Sebenarnya masalah pertemuan saya dengan bapak dan ibu yang meminta uang pada saya saat itu, tidak ingin saya ceritakan kepada orang lain. Cukup saya dan Allah yang tahu..  Tetapi saya berubah pikiran setelah ibu yang mengemis dengan modus menawarkan buku kepada saya, kembali datang ke kosan saya. Padahal saat itu, ada beberapa kosan lain yang pintunya terbuka, tetapi anehnya si ibu hanya mendatangi kosan saya.. Saat itu dia kembali menawarkan buku2 agama kepada saya, tetapi saat itu belum sempat dia mengemukakan alasannya, saya langsung bilang maaf buk, saya lagi tidak ada uang. Karena pada saat itu saya memang mengalami krisis keuangan, si ibu bukannya pergi tapi dia justru menjawab " Kalau tidak mau beli buku ini tidak apa, tetapi ibu MINTA uangnya seribu atau dua ribu saja". Mendengar jawaban si ibu, saya mulai sadar bahwa buku yang ditawarkannya hanya sekedar modus untuk memperoleh uang dari orang lain. Tetapi saya tetap memberikannya uang 2 ribu, tetapi dengan uang 2 ribu, ternyata tidak cukup untuk membeli do'a dari si ibu (hahaha, dua ribu dapat apa baro). Setelah mendapatkan uangnya ibu itupun segera pergi. Saya mulai berfikir bahwa ironis sekali buku yang dijadikan tameng untuk mengemis, adalah buku-buku agama yang menjelaskan tentang sholat, zakat, zikir dan sebagainya. Padahal dalam buku tersebut terdapat beberapa kutipan firman tuhan. Apakah ini termasuk salah satu ciri2 orang yg menjadikan agama untuk mencari nafkah (lain halnya dengan para pedagang buku). Astagfirullah, manusia memang semakin gila.

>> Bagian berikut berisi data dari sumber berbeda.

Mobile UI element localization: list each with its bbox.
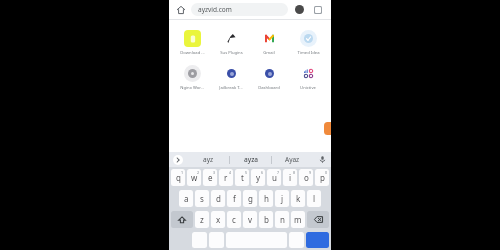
staticText: 0 xyxy=(325,170,328,175)
button[interactable]: More suggestions xyxy=(169,152,187,167)
button[interactable]: Gmail xyxy=(250,28,288,58)
button[interactable]: n xyxy=(275,211,289,228)
button[interactable]: Open panel xyxy=(324,122,331,135)
staticText: Gmail xyxy=(263,50,275,56)
staticText: y xyxy=(256,172,261,183)
button[interactable]: ayzvid.com xyxy=(191,3,288,16)
button[interactable]: ayza xyxy=(230,152,271,167)
staticText: w xyxy=(191,172,198,183)
staticText: 9 xyxy=(309,170,312,175)
staticText: u xyxy=(272,172,277,183)
button[interactable]: Backspace xyxy=(307,211,329,228)
button[interactable]: Dashboard xyxy=(250,63,288,93)
button[interactable]: h xyxy=(259,190,273,207)
staticText: p xyxy=(320,172,325,183)
staticText: Unictive xyxy=(300,85,316,91)
button[interactable]: z xyxy=(195,211,209,228)
staticText: x xyxy=(216,214,221,225)
button[interactable]: x xyxy=(211,211,225,228)
button[interactable]: g xyxy=(243,190,257,207)
button[interactable]: Unictive xyxy=(289,63,327,93)
button[interactable]: c xyxy=(227,211,241,228)
staticText: a xyxy=(184,193,189,204)
button[interactable]: Ayaz xyxy=(272,152,313,167)
button[interactable]: Key xyxy=(289,232,304,248)
button[interactable]: p xyxy=(315,169,329,186)
staticText: 3 xyxy=(213,170,216,175)
button[interactable]: r xyxy=(219,169,233,186)
button[interactable]: Key xyxy=(209,232,224,248)
staticText: Sus Plugins xyxy=(220,50,243,56)
button[interactable]: Timed Idea xyxy=(289,28,327,58)
staticText: 1 xyxy=(181,170,184,175)
staticText: 5 xyxy=(245,170,248,175)
button[interactable]: b xyxy=(259,211,273,228)
staticText: v xyxy=(248,214,253,225)
button[interactable]: u xyxy=(267,169,281,186)
button[interactable]: Tabs xyxy=(311,3,324,16)
staticText: z xyxy=(200,214,204,225)
button[interactable]: o xyxy=(299,169,313,186)
staticText: Jailbreak T... xyxy=(219,85,243,91)
button[interactable]: Voice input xyxy=(313,152,331,167)
staticText: j xyxy=(281,193,284,204)
button[interactable]: Jailbreak T... xyxy=(212,63,250,93)
staticText: i xyxy=(289,172,292,183)
staticText: o xyxy=(304,172,309,183)
staticText: Timed Idea xyxy=(297,50,320,56)
button[interactable]: Home xyxy=(173,2,189,18)
staticText: b xyxy=(264,214,269,225)
button[interactable]: q xyxy=(171,169,185,186)
button[interactable]: e xyxy=(203,169,217,186)
button[interactable]: a xyxy=(179,190,193,207)
staticText: f xyxy=(233,193,236,204)
button[interactable]: s xyxy=(195,190,209,207)
staticText: t xyxy=(241,172,244,183)
button[interactable]: ayz xyxy=(187,152,229,167)
staticText: h xyxy=(264,193,269,204)
button[interactable]: Nginx Wor... xyxy=(173,63,211,93)
button[interactable]: Key xyxy=(306,232,329,248)
staticText: 6 xyxy=(261,170,264,175)
button[interactable]: k xyxy=(291,190,305,207)
button[interactable]: Account xyxy=(293,3,306,16)
staticText: ayzvid.com xyxy=(198,5,232,14)
button[interactable]: l xyxy=(307,190,321,207)
staticText: n xyxy=(280,214,285,225)
staticText: Dashboard xyxy=(258,85,280,91)
button[interactable]: Key xyxy=(192,232,207,248)
staticText: Download ... xyxy=(180,50,205,56)
staticText: 8 xyxy=(293,170,296,175)
staticText: c xyxy=(232,214,236,225)
staticText: ayza xyxy=(244,155,258,164)
staticText: q xyxy=(176,172,181,183)
button[interactable]: m xyxy=(291,211,305,228)
button[interactable]: w xyxy=(187,169,201,186)
staticText: 7 xyxy=(277,170,280,175)
staticText: ayz xyxy=(203,155,214,164)
staticText: k xyxy=(296,193,301,204)
button[interactable]: y xyxy=(251,169,265,186)
button[interactable]: t xyxy=(235,169,249,186)
button[interactable]: j xyxy=(275,190,289,207)
button[interactable]: Sus Plugins xyxy=(212,28,250,58)
staticText: e xyxy=(208,172,213,183)
button[interactable]: Shift xyxy=(171,211,193,228)
staticText: d xyxy=(216,193,221,204)
staticText: 4 xyxy=(229,170,232,175)
staticText: Nginx Wor... xyxy=(180,85,204,91)
staticText: m xyxy=(294,214,302,225)
button[interactable]: v xyxy=(243,211,257,228)
staticText: r xyxy=(224,172,228,183)
staticText: l xyxy=(313,193,316,204)
button[interactable]: Download ... xyxy=(173,28,211,58)
staticText: g xyxy=(248,193,253,204)
staticText: Ayaz xyxy=(285,155,300,164)
button[interactable]: d xyxy=(211,190,225,207)
staticText: s xyxy=(200,193,204,204)
button[interactable]: i xyxy=(283,169,297,186)
button[interactable]: f xyxy=(227,190,241,207)
staticText: 2 xyxy=(197,170,200,175)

Jadi semenjak kejadian itu, dan saat tulisan ini saya buat bahkan untuk selamanya, saya akan berusaha untuk berhati-hati kalau ingin membantu orang lain, takutnya kebaikan kita dijadikan sebagai sasaran orang pemalas yang ingin mendapatkan uang tanpa harus bersusah payah bekerja.. LEBIH BAIK BERSIKAP TEGA KEPADA MANUSIA SEPERTI ITU. TEGA BUKAN BERARTI PELIT!!!.